Para el día de hoy (19/02/14):
Evangelio según San Marcos 8, 22-26
Ese hombre estaba aquejado de una ceguera total, pero también de un acostumbrarse cotidiano, de una resignación y pasividad que lo paraliza. Sin embargo, hay otros de los que no sabemos sus nombres, pero están allí, los desconocidos del Reino, los que sin vacilaciones llevan a los oprimidos de toda cautividad a la presencia de Cristo, fuente de toda liberación, salud, Salvación.
Porque cuando hay un hermano impedido en su agobio, no puede haber demoras ni excusas.
Como siempre lo ha hecho, y movido por su inmensa compasión, el Maestro pone la totalidad de su existencia a favor del doliente, del que sufre, del que no puede más.
Antes que acciones de asombroso taumaturgo, de un poder descollante, de milagrero rutilante, priman en Jesús de Nazareth la ternura y el cuidado. Por ello el contacto respetuoso y pleno de afecto, y es ese contacto el primer paso de la sanación.
En aquellos tiempos, era imperioso no tocar a ningún enfermo por las normas de pureza ritual, bajo el riesgo de impurificarse y de volverse no apto para la vida religiosa en comunidad. Maravillosamente, el Maestro quebranta ese precepto absolutizado, con la santidad que implica rebelarse contra todo lo que deshumaniza.
Así toma de la mano al ciego y lo aleja de la muchedumbre, a las afueras del pueblo.
Las cosas de Dios son bien personales, y no deben ser sometidas al escrutinio masivo, a mesuras de espectacularidad, pues los milagros no son un show de representaciones mágicas. Estamos demasiado esclavizados a una cultura de lo inmediato, a la cruel mecanicidad de lo instantáneo que niega cualquier proceso de crecimiento y desarrollo.
Por eso, quizás, este signo del Señor nos llame la atención. No hay nada en él que denote una espectacularidad supuesta.
Sin embargo, el milagro comienza en el preciso instante en que almas nobles se preocupan y ocupan del hombre relegado a las sombras constantes.

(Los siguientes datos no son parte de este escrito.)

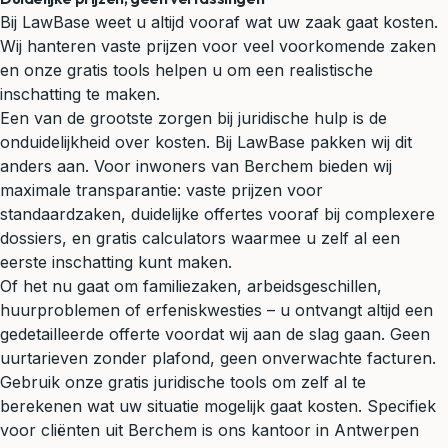
Bij LawBase weet u altijd vooraf wat uw zaak gaat kosten.
Wij hanteren vaste prijzen voor veel voorkomende zaken
en onze gratis tools helpen u om een realistische
inschatting te maken.
Een van de grootste zorgen bij juridische hulp is de
onduidelijkheid over kosten. Bij LawBase pakken wij dit
anders aan. Voor inwoners van Berchem bieden wij
maximale transparantie: vaste prijzen voor
standaardzaken, duidelijke offertes vooraf bij complexere
dossiers, en gratis calculators waarmee u zelf al een
eerste inschatting kunt maken.
Of het nu gaat om familiezaken, arbeidsgeschillen,
huurproblemen of erfeniskwesties – u ontvangt altijd een
gedetailleerde offerte voordat wij aan de slag gaan. Geen
uurtarieven zonder plafond, geen onverwachte facturen.
Gebruik onze gratis juridische tools om zelf al te
berekenen wat uw situatie mogelijk gaat kosten. Specifiek
voor cliënten uit Berchem is ons kantoor in Antwerpen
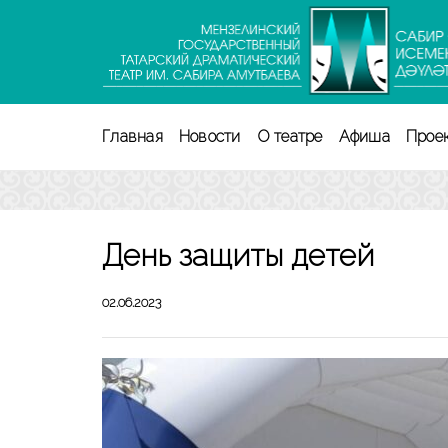
Перейти
к
содержимому
(нажмите
Enter)
Главная
Новости
О театре
Афиша
Прое
День защиты детей
02.06.2023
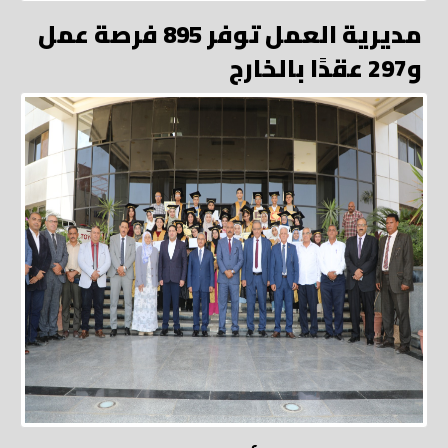
مديرية العمل توفر 895 فرصة عمل
و297 عقدًا بالخارج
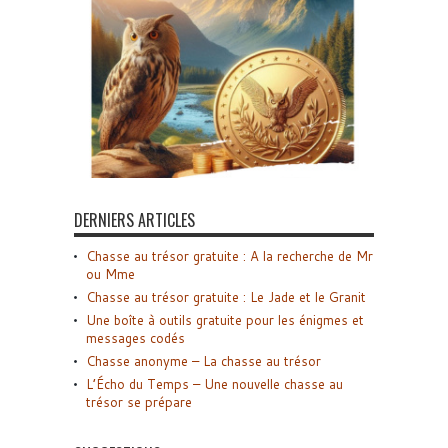
DERNIERS ARTICLES
Chasse au trésor gratuite : A la recherche de Mr
ou Mme
Chasse au trésor gratuite : Le Jade et le Granit
Une boîte à outils gratuite pour les énigmes et
messages codés
Chasse anonyme – La chasse au trésor
L’Écho du Temps – Une nouvelle chasse au
trésor se prépare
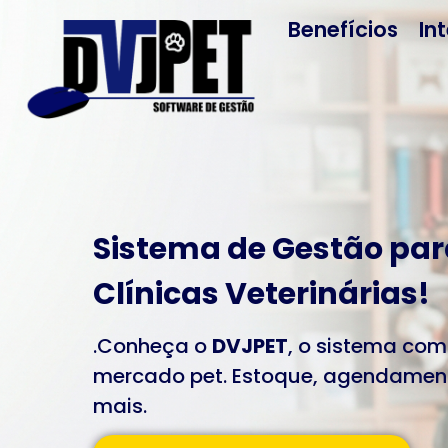
Benefícios
In
Sistema de Gestão par
Clínicas Veterinárias!
.Conheça o
DVJPET
, o sistema com
mercado pet. Estoque, agendament
mais.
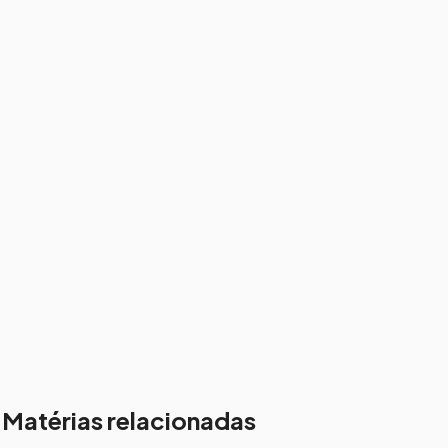
Matérias relacionadas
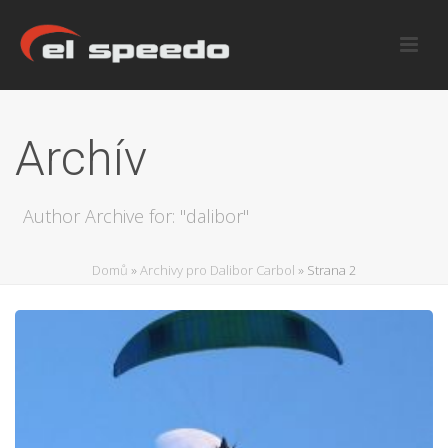
Archív
Author Archive for: "dalibor"
Domů
»
Archivy pro Dalibor Carbol
»
Strana 2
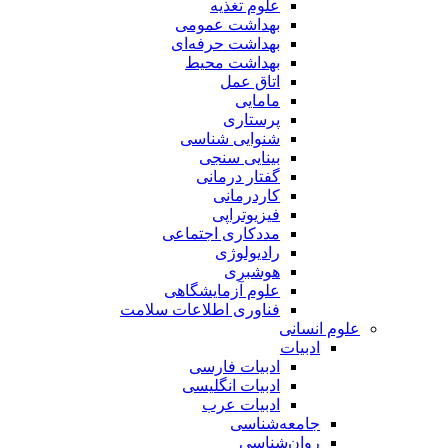
علوم تغذیه
بهداشت عمومی
بهداشت حرفه‌ای
بهداشت محیط
اتاق عمل
مامایی
پرستاری
شنوایی شناسی
بینایی سنجی
گفتار درمانی
کاردرمانی
فیزیوتراپی
مددکاری اجتماعی
رادیولوژی
هوشبری
علوم آزمایشگاهی
فناوری اطلاعات سلامت
علوم انسانی
ادبیات
ادبیات فارسی
ادبیات انگلیسی
ادبیات عرب
جامعه‌شناسی
روان‌شناسی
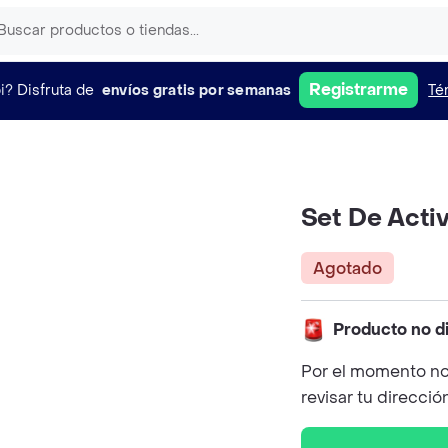
Registrarme
i?
Disfruta de
envíos gratis por semanas
Té
Set De Acti
Agotado
Producto no d
Por el momento no
revisar tu direcció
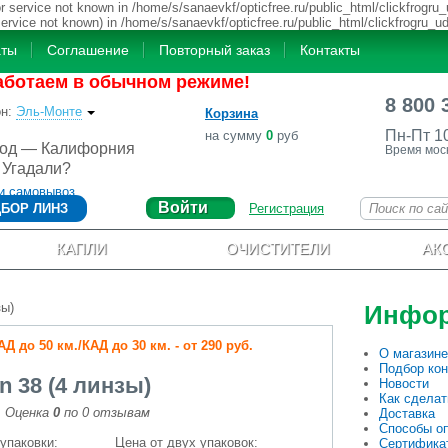
 service not known in /home/s/sanaevkf/opticfree.ru/public_html/clickfrogru_
service not known) in /home/s/sanaevkf/opticfree.ru/public_html/clickfrogru_u
аты
Соглашение
Повторный заказ
Контакты
аботаем в обычном режиме!
8 800 
он
:
Эль-Монте
Корзина
Пн-Пт 1
на сумму
0
руб
род — Калифорния
Время мос
Угадали?
и самовывоз
Войти
БОР ЛИНЗ
Регистрация
КАПЛИ
ОЧИСТИТЕЛИ
АК
зы)
Инфо
 до 50 км./КАД до 30 км. - от 290 руб.
О магазине
Подбор кон
 38 (4 линзы)
Новости
Как сделат
Оценка
0
по
0
отзывам
Доставка
Способы о
упаковки:
Цена от двух упаковок:
Сертифика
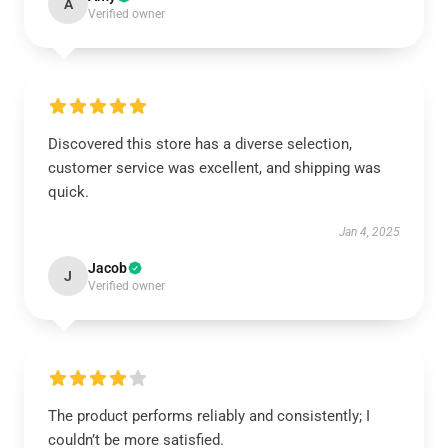
A
Verified owner
Discovered this store has a diverse selection,
customer service was excellent, and shipping was
quick.
Jan 4, 2025
Jacob
J
Verified owner
The product performs reliably and consistently; I
couldn’t be more satisfied.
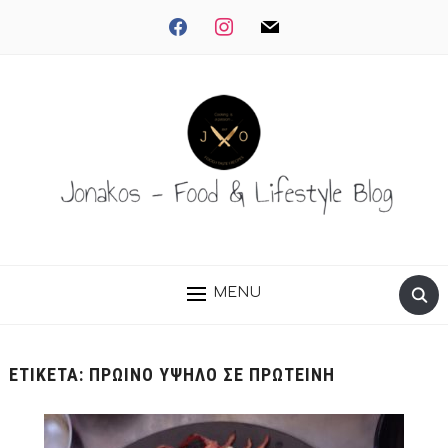
facebook
instagram
mail
MENU
ΕΤΙΚΈΤΑ:
ΠΡΩΙΝΟ ΥΨΗΛΟ ΣΕ ΠΡΩΤΕΙΝΗ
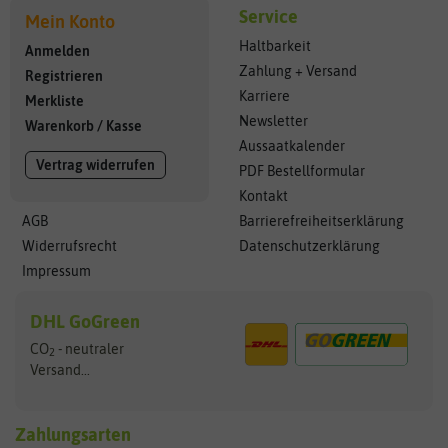
Service
Mein Konto
Haltbarkeit
Anmelden
Zahlung + Versand
Registrieren
Karriere
Merkliste
Newsletter
Warenkorb
/
Kasse
Aussaatkalender
Vertrag widerrufen
PDF Bestellformular
Kontakt
AGB
Barrierefreiheitserklärung
Widerrufsrecht
Datenschutzerklärung
Impressum
DHL GoGreen
CO
- neutraler
2
Versand...
Zahlungsarten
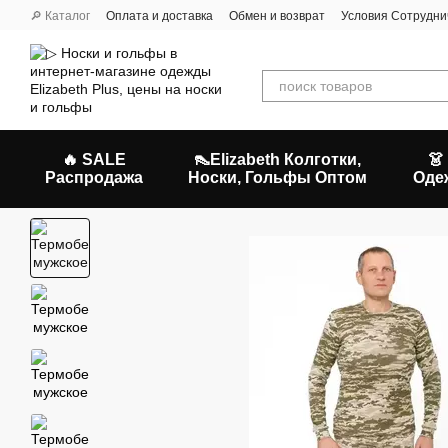
Перейти к основному контенту
🔎 Каталог
Оплата и доставка
Обмен и возврат
Условия Сотрудни
🔥 SALE
👠Elizabeth Колготки,
👗
Распродажа
Носки, Гольфы Оптом
Оде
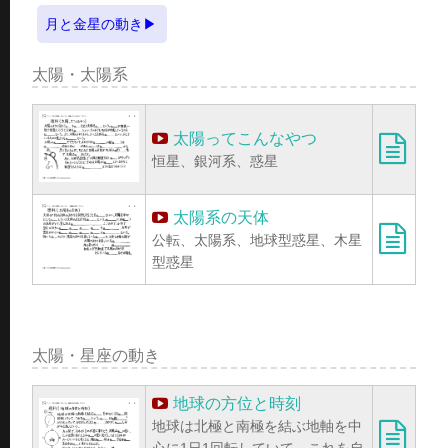
月と金星の動き
太陽・太陽系
太陽ってこんなやつ
恒星、銀河系、惑星
太陽系の天体
公転、太陽系、地球型惑星、木星
型惑星
太陽・星座の動き
地球の方位と時刻
地球は北極と南極を結ぶ地軸を中
心に1日1回転していて、これを自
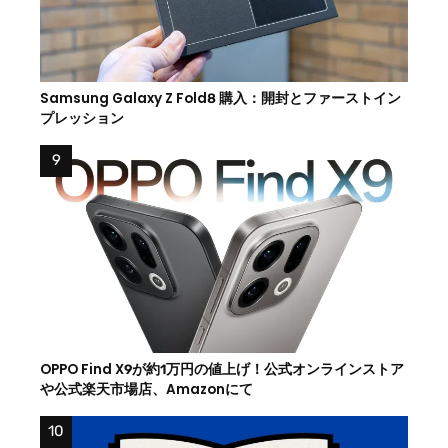
Samsung Galaxy Z Fold8 購入：開封とファーストイン
プレッション
OPPO Find X9が約1万円の値上げ！公式オンラインストア
や公式楽天市場店、Amazonにて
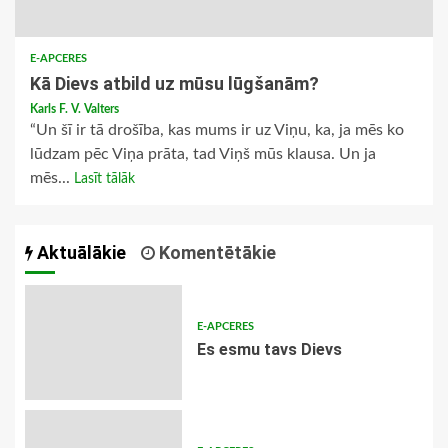
E-APCERES
Kā Dievs atbild uz mūsu lūgšanām?
Karls F. V. Valters
“Un šī ir tā drošība, kas mums ir uz Viņu, ka, ja mēs ko
lūdzam pēc Viņa prāta, tad Viņš mūs klausa. Un ja
mēs...
Lasīt tālāk
Aktuālākie
Komentētākie
E-APCERES
Es esmu tavs Dievs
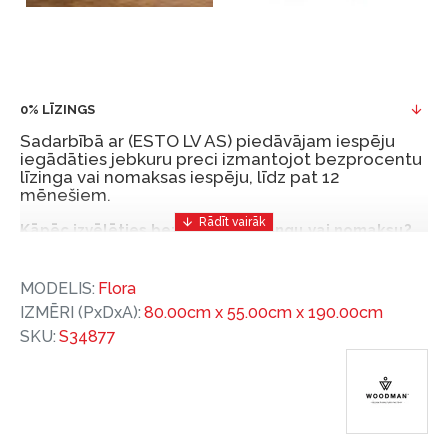
0% LĪZINGS
Sadarbībā ar (ESTO LV AS) piedāvājam iespēju
iegādāties jebkuru preci izmantojot bezprocentu
līzinga vai nomaksas iespēju, līdz pat 12
mēnešiem.
Kāpēc izvēlēties bezprocentu līzingu vai nomaksu?
Bezprocentu līzinga vai nomaksas iespēja ir ērts
MODELIS:
Flora
un izdevīgs finansēšanas risinājums, lai iegādātos
IZMĒRI (PxDxA):
80.00cm x 55.00cm x 190.00cm
vajadzīgās preces tulīt, bet par tām norēķinoties
SKU:
S34877
vēlāk.
Ar ESTO iegūstiet bezprocentu līzinga vai nomaksas
priekšrocības bez pirmās iemaksas un ar nomaksas
termiņu līdz 12 mēnešiem.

Todo tiene su tiempo de crecimiento, y a veces -siempre- es menester permitirnos la paciencia de la semilla, que por pequeña no deja de ser eficaz.
La primer respuesta de ese hombre de Betsaida es espiritualmente consecuente: vé a los hombres como árboles que caminan. Es el reflejo fiel de estas cegueras que a menudo gustamos llevar, tanto las multitudes como los seres queridos, los vecinos, los cercanos que atraviesan nuestra vida no como una bendición, no como un ser único -reflejo del Dios de la vida- sino como cosas, árboles en movimiento.
No queremos mirar, y mucho menos ver.
Pero ese hombre dá un paso fundamental en su éxodo a la Salvación, a la salud: reconoce que aún no puede ver bien. En el ámbito médico, en el ámbito psicológico, en todos los órdenes de la vida es imperioso reconocer que algo no está bien para poder enfrentarlo y superarlo. Reconocernos enfermos y necesitados de ser sanados.
Y allí sí, el Maestro nos devuelve esa capacidad de ver al hermano, de recuperar la mirada plena, unos ojos capaces de asimilar la verdad que resplandece en las honduras de los corazones y que se expresa en el prójimo.
Entonces será tiempo del regreso al hogar. No hay que detenerse en la aldea de los subterfugios y los escapes fáciles, de la rutina y las comodidades.
Esas patrias que ansiamos reivindicar comienzan en el hogar que compartimos.